Я свернул на Фридрихштрассе, и тут навстречу мне откуда-то вынырнули трое — все в блестящих пиджаках, не бритоголовые, но очень коротко стриженные. Практичная мода, подумал я, мне-то самому мокрые волосы залепили глаза. Ну что стоило перед поездкой попросить жену постричь меня покороче?

— Ну че пялишься? — Один из парней надвинулся вплотную. — Ты, шваль подзаборная!

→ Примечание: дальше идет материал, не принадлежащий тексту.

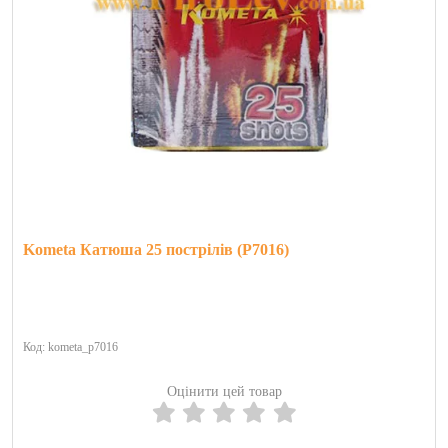
Kometa Катюша 25 пострілів (P7016)
Код: kometa_p7016
Оцінити цей товар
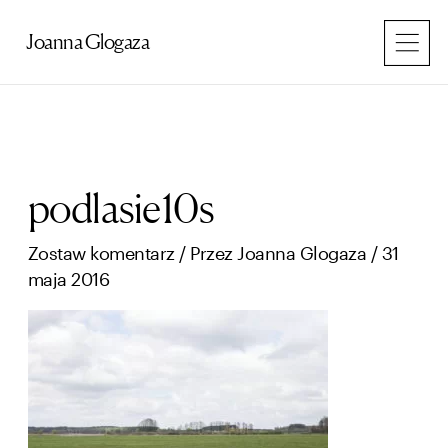
Przejdź
do
Joanna Glogaza
treści
podlasie10s
Zostaw komentarz
/ Przez
Joanna Glogaza
/
31
maja 2016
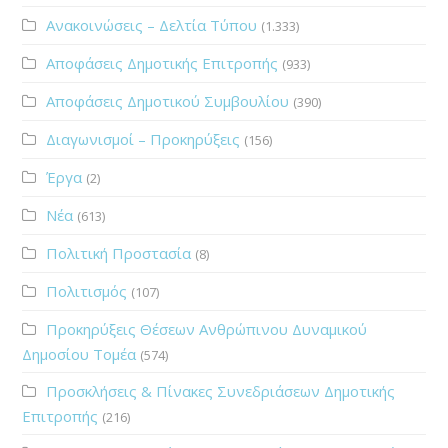
Ανακοινώσεις – Δελτία Τύπου
(1.333)
Αποφάσεις Δημοτικής Επιτροπής
(933)
Αποφάσεις Δημοτικού Συμβουλίου
(390)
Διαγωνισμοί – Προκηρύξεις
(156)
Έργα
(2)
Νέα
(613)
Πολιτική Προστασία
(8)
Πολιτισμός
(107)
Προκηρύξεις Θέσεων Ανθρώπινου Δυναμικού
Δημοσίου Τομέα
(574)
Προσκλήσεις & Πίνακες Συνεδριάσεων Δημοτικής
Επιτροπής
(216)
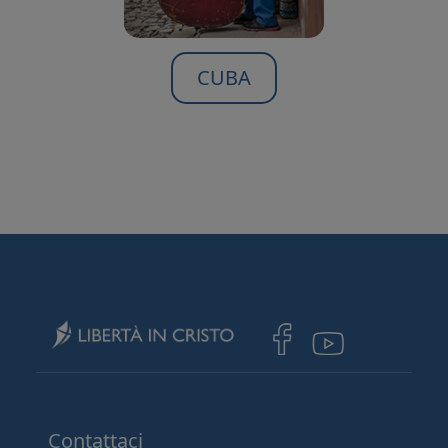
CUBA
Image
Image
Contattaci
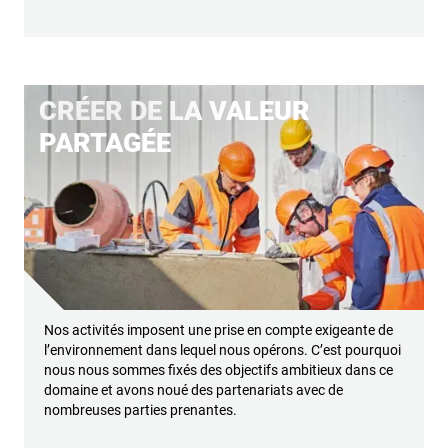
CRÉER DE LA VALEUR
PARTAGÉE
Nos activités imposent une prise en compte exigeante de
l’environnement dans lequel nous opérons. C’est pourquoi
nous nous sommes fixés des objectifs ambitieux dans ce
domaine et avons noué des partenariats avec de
nombreuses parties prenantes.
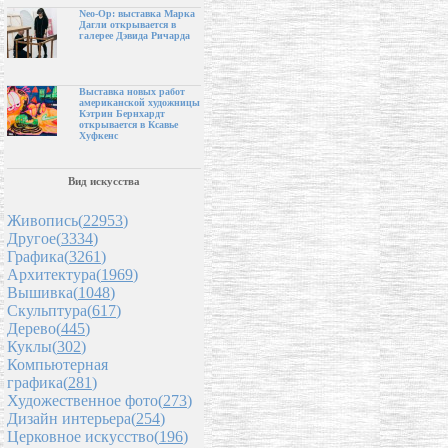
Neo-Op: выставка Марка
Дагли открывается в
галерее Дэвида Ричарда
Выставка новых работ
американской художницы
Кэтрин Бернхардт
открывается в Ксавье
Хуфкенс
Вид искусства
Живопись(
22953
)
Другое(
3334
)
Графика(
3261
)
Архитектура(
1969
)
Вышивка(
1048
)
Скульптура(
617
)
Дерево(
445
)
Куклы(
302
)
Компьютерная
графика(
281
)
Художественное фото(
273
)
Дизайн интерьера(
254
)
Церковное искусство(
196
)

— Вали-ка на родимую помойку, Альди[6], — сказал второй. Первый четким, точно выверенным движением сильно двинул меня в живот. Вода из куртки брызнула, будто из поролоновой губки. Я дернулся и вскрикнул, хотя боли не почувствовал — парень ведь просто ткнул меня кулаком, но куртка порвалась. Те трое удивленно — нет, в испуге! — уставились на дыру. Из нее лезло что-то красное. Скорей зажал дыру руками — под пальцами какая-то склизкая каша. Я застыл от ужаса, но боли по-прежнему не ощущал. Те трое бросились наутек. Я медленно приходил в себя после шока. Первым делом поднял к глазам руки. Они не были красными. То, что вылезло из дыры… это была мокрая красная подкладка. Я затолкал ее внутрь, при этом отвалился кусок кожи. Наверное, в кулаке у паршивца был зажат нож, или металлическая расческа, или связка ключей — я слыхал, что связка ключей в драке — опаснейшее оружие, которым наносят кошмарные раны. Выходит, моя новая куртка, раздувшаяся от воды кожаная куртка, спасла меня от тяжких телесных повреждений. Ай-яй-яй, какая большая треугольная прореха. Ерунда, тут же утешился я, кожаная куртка с заплатой — прекрасно, бывалый вид, не то что какая-нибудь обновка, прямо из магазина. На заплату, правда, пойдет изрядный кусок кожи…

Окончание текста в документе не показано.